The White House has remained secretive about outbreaks. Many White House and campaign officials, as well as those who attended the election watch party, were kept in the dark about the diagnoses, unaware until they were disclosed by the press.

That the virus would continue to spread in the White House has come as no surprise to public health officials who have balked at the White House’s lax approach.

“The administration was cavalier about the risks of the virus for themselves and for the country. And that’s one reason why we have so many cases,” said Dr Joshua Sharfstein, a public health professor at Johns Hopkins University’s school of public health.

Even Mitch McConnell, the Senate majority leader, has said he has been avoiding the White House since August “because my impression was their approach to how to handle this was different from mine and what I insisted that we do in the Senate, which is to wear a mask and practice social distancing.”

Trump had long claimed, without basis, that the virus was being hyped by Democrats to hurt his re-election chances and would miraculously “disappear” after 3 November.

Meadows in particular has long tried to play down the severity of the virus. He rarely wore a mask in public, except during the period immediately following Trump’s infection.

He was again without one during Tuesday evening’s East Room event, where more than 100 of Trump’s most loyal supporters, family members and cabinet secretaries gathered to watch the election results come in and see him deliver what they had hoped would be a victory speech.

While everyone who attended the East Room event had been tested in advance for the virus, there was no social distancing and minimal mask-wearing.

It was a festive atmosphere, with half-empty glasses of wine and other beverages strewn across cocktail tables in front of news cameras. Meadows, who spent time with Trump’s family beforehand, was seen working the room, including giving several fist-bumps to those in attendance, before Trump took the stage early Wednesday morning.

Edward-Isaac Dovere
(@IsaacDovere)

Reminder that this is what the East Room looked like at the White House on election night as Trump spoke. Meadows was there. Literally the only person wearing a mask is Health and Human Services Secretary Alex Azar: https://t.co/JN6lakzZ6r


November 7, 2020

Carson was there, along with the health and human services secretary, Alex Azar – who did wear a mask.

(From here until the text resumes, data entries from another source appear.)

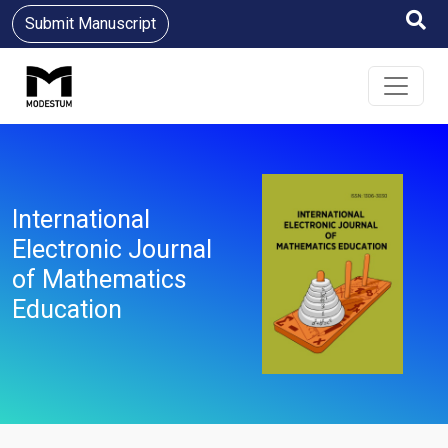
Submit Manuscript
International
Electronic Journal
of Mathematics
Education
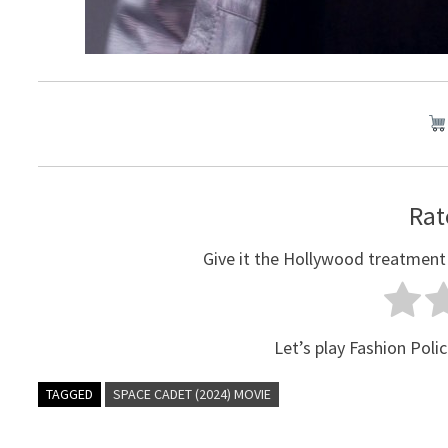
Rat
Give it the Hollywood treatment
Let’s play Fashion Polic
TAGGED
SPACE CADET (2024) MOVIE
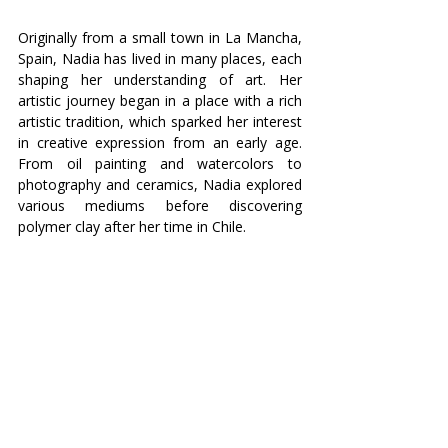
Originally from a small town in La Mancha, 
Spain, Nadia has lived in many places, each 
shaping her understanding of art. Her 
artistic journey began in a place with a rich 
artistic tradition, which sparked her interest 
in creative expression from an early age. 
From oil painting and watercolors to 
photography and ceramics, Nadia explored 
various mediums before discovering 
polymer clay after her time in Chile.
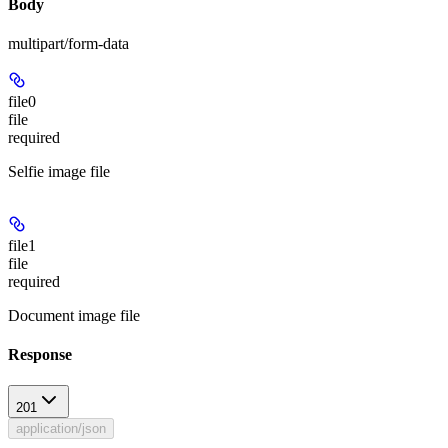
Body
multipart/form-data
file0
file
required
Selfie image file
file1
file
required
Document image file
Response
201
application/json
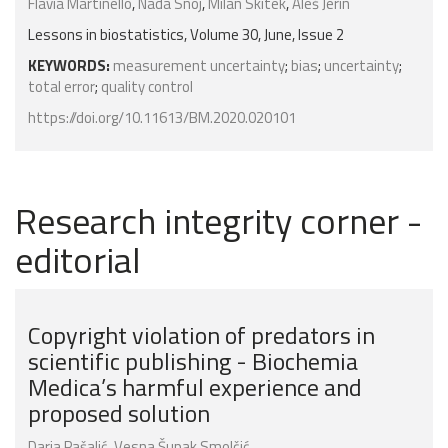
Flávia Martinello
,
Nada Snoj
,
Milan Skitek
,
Aleš Jerin
Lessons in biostatistics, Volume 30, June, Issue 2
KEYWORDS:
measurement uncertainty
;
bias
;
uncertainty
;
total error
;
quality control
https://doi.org/10.11613/BM.2020.020101
Research integrity corner -
editorial
Copyright violation of predators in
scientific publishing - Biochemia
Medica’s harmful experience and
proposed solution
Daria Pašalić
,
Vesna Šupak Smolčić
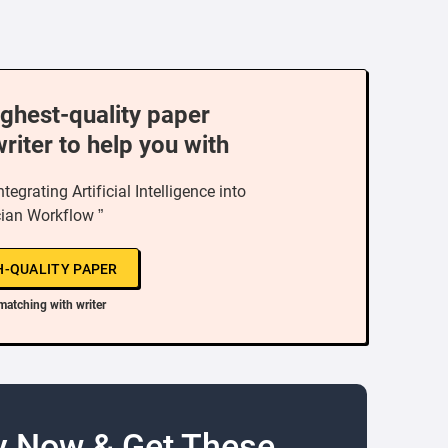
ighest-quality paper
writer to help you with
tegrating Artificial Intelligence into
ian Workflow ”
H-QUALITY PAPER
matching with writer
y Now & Get These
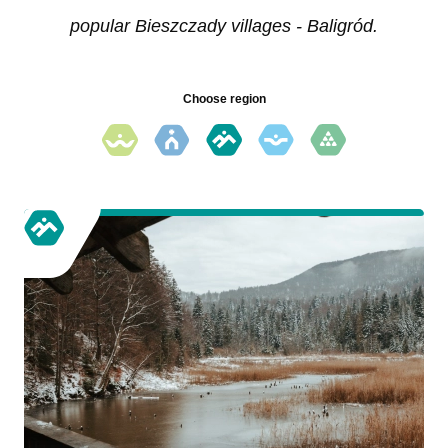
popular Bieszczady villages - Baligród.
Choose region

Earlier that day, Meadows had also accompanied the president to his campaign headquarters in Virginia, where Trump received rousing cheers from several dozen staff and volunteers. Meadows did not wear a mask, nor did other White House staffers. Campaign aides largely did.

If Meadows tested positive Wednesday – as Bloomberg News reported – he would likely have been infectious during both events, said Saskia Popescu, an epidemiologist who teaches at George Mason University.

The White House did not respond to specific questions about the current outbreak, but said that contact tracing had been conducted by the White House Medical Unit, consistent with Centers for Disease Control and Prevention guidelines.

“Appropriate notifications and recommendations have been made,” the White House said.

But Popescu called the party, in particular, “a ripe environment for transmission to occur”.